REQUIRED WORK.
The reply to the records below should contain exactly the lines from the line with "tekenen zijn van" through the line with "de omvang van", and nothing besides.

SUPPLIED DATA.
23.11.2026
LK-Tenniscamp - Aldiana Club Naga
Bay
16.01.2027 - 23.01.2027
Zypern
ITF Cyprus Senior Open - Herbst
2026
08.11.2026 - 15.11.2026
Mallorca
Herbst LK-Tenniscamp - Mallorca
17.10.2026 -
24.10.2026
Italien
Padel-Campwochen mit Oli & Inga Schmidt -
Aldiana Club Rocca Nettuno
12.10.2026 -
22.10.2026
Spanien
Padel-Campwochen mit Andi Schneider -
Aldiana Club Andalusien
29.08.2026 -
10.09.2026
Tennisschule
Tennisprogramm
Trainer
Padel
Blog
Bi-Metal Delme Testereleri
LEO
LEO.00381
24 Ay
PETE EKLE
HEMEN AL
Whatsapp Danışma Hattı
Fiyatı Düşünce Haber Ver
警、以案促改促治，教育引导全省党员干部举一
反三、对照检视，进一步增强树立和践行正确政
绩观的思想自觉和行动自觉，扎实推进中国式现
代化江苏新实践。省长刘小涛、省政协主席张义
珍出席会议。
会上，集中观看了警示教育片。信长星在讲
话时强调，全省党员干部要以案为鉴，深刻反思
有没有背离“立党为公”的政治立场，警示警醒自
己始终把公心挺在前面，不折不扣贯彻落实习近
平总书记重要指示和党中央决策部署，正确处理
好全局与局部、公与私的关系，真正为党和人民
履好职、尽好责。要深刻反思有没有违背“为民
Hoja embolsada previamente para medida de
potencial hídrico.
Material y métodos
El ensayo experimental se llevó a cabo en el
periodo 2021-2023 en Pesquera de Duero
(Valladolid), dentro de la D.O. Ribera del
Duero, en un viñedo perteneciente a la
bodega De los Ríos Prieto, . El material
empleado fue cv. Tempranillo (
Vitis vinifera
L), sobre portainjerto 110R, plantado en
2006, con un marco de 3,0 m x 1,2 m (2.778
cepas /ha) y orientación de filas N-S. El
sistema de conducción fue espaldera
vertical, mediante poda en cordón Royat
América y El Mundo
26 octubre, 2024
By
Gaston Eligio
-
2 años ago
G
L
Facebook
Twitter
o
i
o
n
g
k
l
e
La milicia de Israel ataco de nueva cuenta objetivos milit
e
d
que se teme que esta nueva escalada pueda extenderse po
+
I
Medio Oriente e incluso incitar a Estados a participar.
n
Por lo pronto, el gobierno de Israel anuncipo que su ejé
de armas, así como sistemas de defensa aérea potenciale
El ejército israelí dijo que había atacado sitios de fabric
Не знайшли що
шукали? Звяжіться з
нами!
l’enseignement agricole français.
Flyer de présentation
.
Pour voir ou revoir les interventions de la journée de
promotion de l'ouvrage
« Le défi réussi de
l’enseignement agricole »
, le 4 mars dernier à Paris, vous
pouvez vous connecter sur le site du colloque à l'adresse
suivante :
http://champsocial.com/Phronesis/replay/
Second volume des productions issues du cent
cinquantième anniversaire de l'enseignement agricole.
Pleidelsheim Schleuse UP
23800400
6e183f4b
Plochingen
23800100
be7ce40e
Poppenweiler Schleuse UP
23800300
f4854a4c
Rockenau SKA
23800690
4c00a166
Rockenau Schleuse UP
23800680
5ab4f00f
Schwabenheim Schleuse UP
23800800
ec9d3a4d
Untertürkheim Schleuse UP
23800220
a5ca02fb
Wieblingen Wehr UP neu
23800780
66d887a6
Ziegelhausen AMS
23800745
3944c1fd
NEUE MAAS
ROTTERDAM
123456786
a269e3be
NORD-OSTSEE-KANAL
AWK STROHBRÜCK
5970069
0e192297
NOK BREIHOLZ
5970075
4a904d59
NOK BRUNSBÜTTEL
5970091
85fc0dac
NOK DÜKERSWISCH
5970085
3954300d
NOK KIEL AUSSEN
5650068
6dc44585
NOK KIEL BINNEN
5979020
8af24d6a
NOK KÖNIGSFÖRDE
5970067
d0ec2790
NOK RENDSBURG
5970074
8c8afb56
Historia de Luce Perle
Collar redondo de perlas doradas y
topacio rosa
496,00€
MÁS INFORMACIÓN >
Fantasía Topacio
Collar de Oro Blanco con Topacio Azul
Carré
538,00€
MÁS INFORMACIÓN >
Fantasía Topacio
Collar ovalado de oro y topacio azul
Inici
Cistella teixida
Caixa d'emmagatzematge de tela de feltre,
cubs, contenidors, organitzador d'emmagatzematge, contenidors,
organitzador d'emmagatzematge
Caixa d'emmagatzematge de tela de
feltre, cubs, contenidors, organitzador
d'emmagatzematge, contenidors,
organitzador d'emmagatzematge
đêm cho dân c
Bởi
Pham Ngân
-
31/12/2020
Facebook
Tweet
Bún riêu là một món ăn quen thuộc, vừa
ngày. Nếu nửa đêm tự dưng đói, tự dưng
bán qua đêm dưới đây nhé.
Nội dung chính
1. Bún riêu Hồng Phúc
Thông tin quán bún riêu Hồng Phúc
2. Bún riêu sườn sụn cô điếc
...
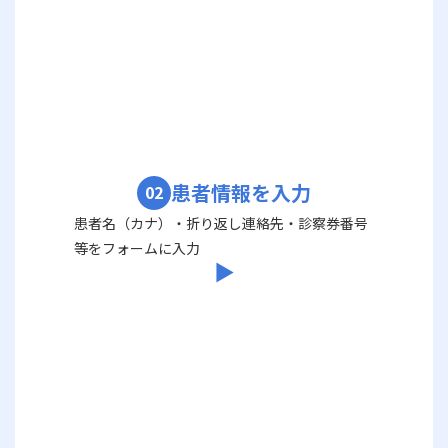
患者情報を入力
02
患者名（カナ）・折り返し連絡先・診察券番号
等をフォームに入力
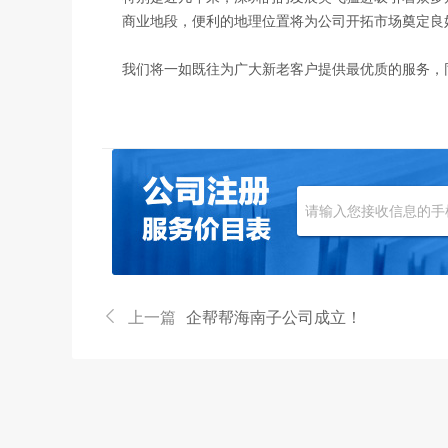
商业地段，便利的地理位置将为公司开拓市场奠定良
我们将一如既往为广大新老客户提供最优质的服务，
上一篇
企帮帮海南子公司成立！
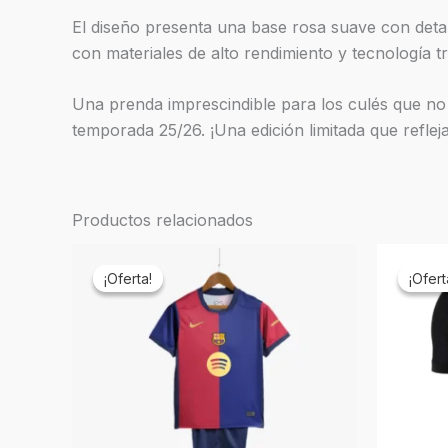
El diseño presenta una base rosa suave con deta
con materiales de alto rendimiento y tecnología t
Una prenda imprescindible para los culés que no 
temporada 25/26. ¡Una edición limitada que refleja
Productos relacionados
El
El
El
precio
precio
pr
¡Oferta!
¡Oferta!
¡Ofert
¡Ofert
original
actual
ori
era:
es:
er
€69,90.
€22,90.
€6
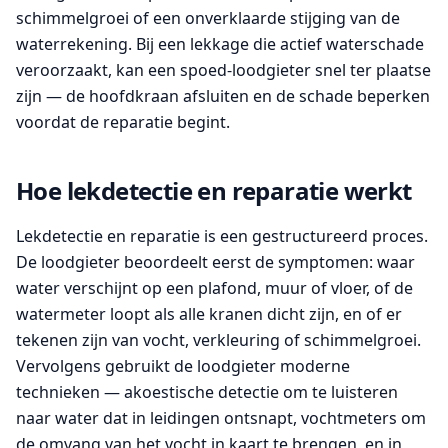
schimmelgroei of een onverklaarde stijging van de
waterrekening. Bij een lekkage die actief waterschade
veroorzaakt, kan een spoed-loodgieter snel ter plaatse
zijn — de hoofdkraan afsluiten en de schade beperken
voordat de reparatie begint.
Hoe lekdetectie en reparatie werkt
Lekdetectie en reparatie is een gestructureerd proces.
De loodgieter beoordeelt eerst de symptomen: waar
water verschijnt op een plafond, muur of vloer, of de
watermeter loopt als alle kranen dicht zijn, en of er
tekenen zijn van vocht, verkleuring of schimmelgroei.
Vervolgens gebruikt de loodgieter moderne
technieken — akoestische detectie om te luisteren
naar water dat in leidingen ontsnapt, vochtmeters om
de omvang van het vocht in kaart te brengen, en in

WRITTEN SOLUTION.
tekenen zijn van vocht, verkleuring of schimmelgroei.
Vervolgens gebruikt de loodgieter moderne
technieken — akoestische detectie om te luisteren
naar water dat in leidingen ontsnapt, vochtmeters om
de omvang van het vocht in kaart te brengen, en in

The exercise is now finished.